Some commentators have been shocked at the thought that a Jewish king would have a young girl, especially one of his relatives, dancing to entertain a group of men at a party like this, but it should be fairly clear by now that the monarchy at this point had rather departed from traditional or devout Jewish values, and of course that is exactly what John was telling them off for!
In this atmosphere of general debauchery the young girl danced for the men and we are told that is ‘pleased’ Herod, so much so that he promised her half of his kingdom. I suspect that this was not the polite sort of pleased – this was not a round of applause at the end of seeing a good play – the fact is that Herod Antipas and no doubt many of the men there were extremely pleased at this girl dancing for their pleasure and it was in that atmosphere of drunken, not to say, erotic pleasure that Herod makes his rather rash promise to give her anything she desires, up to half of his kingdom. And it probably says something about her age that the girl has to go and ask her mother Herodias what she would like and, of course, that is the moment for Herodias to get her revenge on John the Baptist.
Herod has painted himself into a corner – he has given his word in front of all these people. To break his word and, at the same time, to continue to spare the life of someone who had been so outspoken against his household, would have been the ultimate act of weakness, which is the last thing that any ruler can afford.
Herod was deeply grieved, but he knew he had no option and he sent for a guard to behead this holy man. And we then have this most grisly scene, in the middle of a feast the guard returns with John’s head on a platter and he hands it first to the young girl and she hands it onto her mother. One writer referred to this feast as the evil twin of the last supper, and it is easy to see why.
But for me, today, the tragedy of this story is not simply the execution of John. Herod did not just put John to death – I believe that he put his own better nature to death. Herod knew that John was a holy man and although John reminded him of his own sinfulness he liked to listen to him. Despite Herod’s best intentions he ended up ordering John’s horrific execution – whether it was drink, misplaced lust, the desire to show off in front of others we can’t tell exactly but we do know that Herod did something that he did not really want to do – he ended up killing someone that he did not want to kill. And where did that leave Herod?
Herod ended up being frightened of the reports of what Jesus was doing because this also reminded him of his failure to live up to a higher standard.

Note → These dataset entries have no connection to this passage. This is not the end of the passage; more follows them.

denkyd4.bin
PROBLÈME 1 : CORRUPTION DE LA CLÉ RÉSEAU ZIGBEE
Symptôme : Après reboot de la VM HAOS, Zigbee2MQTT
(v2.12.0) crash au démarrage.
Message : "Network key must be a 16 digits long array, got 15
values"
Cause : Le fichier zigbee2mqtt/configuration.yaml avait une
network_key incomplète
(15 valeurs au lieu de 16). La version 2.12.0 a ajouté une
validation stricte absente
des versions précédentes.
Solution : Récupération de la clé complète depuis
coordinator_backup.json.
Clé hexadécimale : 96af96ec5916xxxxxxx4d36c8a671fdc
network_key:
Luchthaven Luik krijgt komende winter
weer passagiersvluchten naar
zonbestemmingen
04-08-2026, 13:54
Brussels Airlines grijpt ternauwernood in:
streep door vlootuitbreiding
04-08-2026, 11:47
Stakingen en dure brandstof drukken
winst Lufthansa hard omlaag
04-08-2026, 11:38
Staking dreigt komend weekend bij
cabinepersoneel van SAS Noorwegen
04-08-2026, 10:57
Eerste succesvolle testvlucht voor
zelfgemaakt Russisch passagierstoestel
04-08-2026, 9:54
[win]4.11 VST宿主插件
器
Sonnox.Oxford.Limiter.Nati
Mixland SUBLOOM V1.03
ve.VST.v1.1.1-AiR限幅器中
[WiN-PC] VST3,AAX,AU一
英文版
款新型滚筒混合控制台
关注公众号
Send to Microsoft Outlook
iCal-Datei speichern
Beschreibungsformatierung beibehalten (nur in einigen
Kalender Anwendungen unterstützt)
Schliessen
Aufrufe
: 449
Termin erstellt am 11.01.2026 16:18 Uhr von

And I wonder how much that also applies to us? We are attracted and intrigued and called by holiness and yet so often we fall down and fail – often perhaps because we don’t want to look silly in front of others. Everytime we fail to live up to those high standards perhaps we feel a little bit further away from God, perhaps even a little bit afraid to hear about Jesus because that reminds us, that haunts us even, that we are not the people we really want to be, the people that God really fashioned us to be.
Well the good news is this: you are not beyond the forgiveness of God and the redemptive power of Jesus. No matter how often you have failed or fallen down and no matter how badly you think you have sinned God has not given up on you. The path to holiness is not a destination it is a lifetimes journey and everytime we recognise that we have fallen short of the glory of God and say sorry we move a little further along that path. And the amazing news is this: today we are closer to God than we were yesterday and tomorrow we shall be closer still, by the grace of his Son and in the power of his Holy Spirit.